Machine Learning (ML) Models

In today's data-driven landscape, Machine Learning (ML) models play a crucial role in extracting insights, making predictions, and automating decision-making. Pentaho Data Catalog introduces ML Model Tracking, allowing organizations to efficiently manage, analyze, and track ML model metadata. With ML Model Tracking, you can:

Discover and manage ML model metadata within Data Catalog.
Track model performance metrics across multiple experiments and runs.
Ensure traceability by viewing model dependencies, artifacts, and lineage.
Enhance collaboration by enabling teams to log, retrieve, and analyze ML model metadata.
Ensure governance and compliance by monitoring data drift and performance degradation.

In ML Model Tracking, Data Catalog integrates with MLflow to import and catalog experiments, runs, model versions, parameters, metrics, and artifacts into a structured hierarchy known as ML Models. This enables organizations to:

Centralize ML metadata management by storing and organizing ML Models in one place.
Ensure experiment reproducibility by tracking datasets, parameters, and artifacts for each model version.
Enhance collaboration by enabling data scientists, analysts, and business users to easily access ML model metadata.

Strengthen governance and compliance by monitoring ML Models for performance degradation, detecting drift, and triggering alerts when necessary.

ML Models components

ML Models in Data Catalog are hierarchically structured to help users easily navigate, manage, and track machine learning models, their versions, experiments, and associated metadata. The hierarchy ensures that every component of an ML model server, such as ML models, versions, experiments, and runs, is well-organized and accessible. To configure and import ML model server components, see the Configure for ML model servers tpoic in the Administer Pentaho Data Catalog document.

The following table lists the components of the ML Models hierarchy in Data Catalog:

Item

ML Models component

Description

ML model server

A centralized repository where machine learning (ML) models are trained, stored, and deployed, enabling model tracking, serving, and monitoring.

ML model

A trained machine learning artifact that makes predictions based on data. Each model is created using algorithms, datasets, and hyperparameters, and it produces versions, runs, and artifacts during training.

Version

An iteration of a model evolved over time through continuous training and experimentation.

Experiment

A systematic process of training and evaluating a model with various configurations, datasets, or hyperparameters to identify the most effective version.

Run

An individual training attempt of an ML model, where various parameters and datasets are used to evaluate different approaches.

Each run records:

ML Runs Tags: Key-value pairs associated with a specific ML run that provide additional metadata for tracking, searching, and organizing experiments in ML Model Tracking.

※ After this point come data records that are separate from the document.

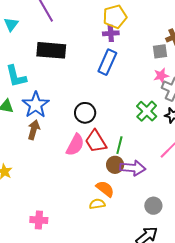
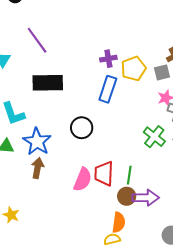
yellow pentagon: (115, 17) -> (134, 69), moved
black circle: (85, 113) -> (82, 128), moved
red trapezoid: (96, 141) -> (104, 174), turned 40
orange semicircle: (105, 189) -> (119, 222), turned 66

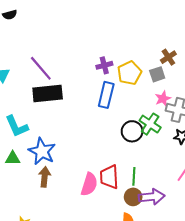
purple line: (37, 40) -> (41, 68), moved
black circle: (82, 128) -> (132, 131), moved
green cross: (154, 137) -> (150, 124), moved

Parameters: Hyperparameters used for training, like learning rate and batch size.

Metrics: Model evaluation results, like accuracy, RMSE, and MSE.

Run ID: A unique identifier for the execution.

Tour the ML Models page

In Data Catalog, the ML Models page provides a user-friendly interface for managing and viewing ML model servers and their components. To access and explore the ML Models page, in the left navigation menu, click ML Models. This page is divided into two primary areas: navigation and content pane.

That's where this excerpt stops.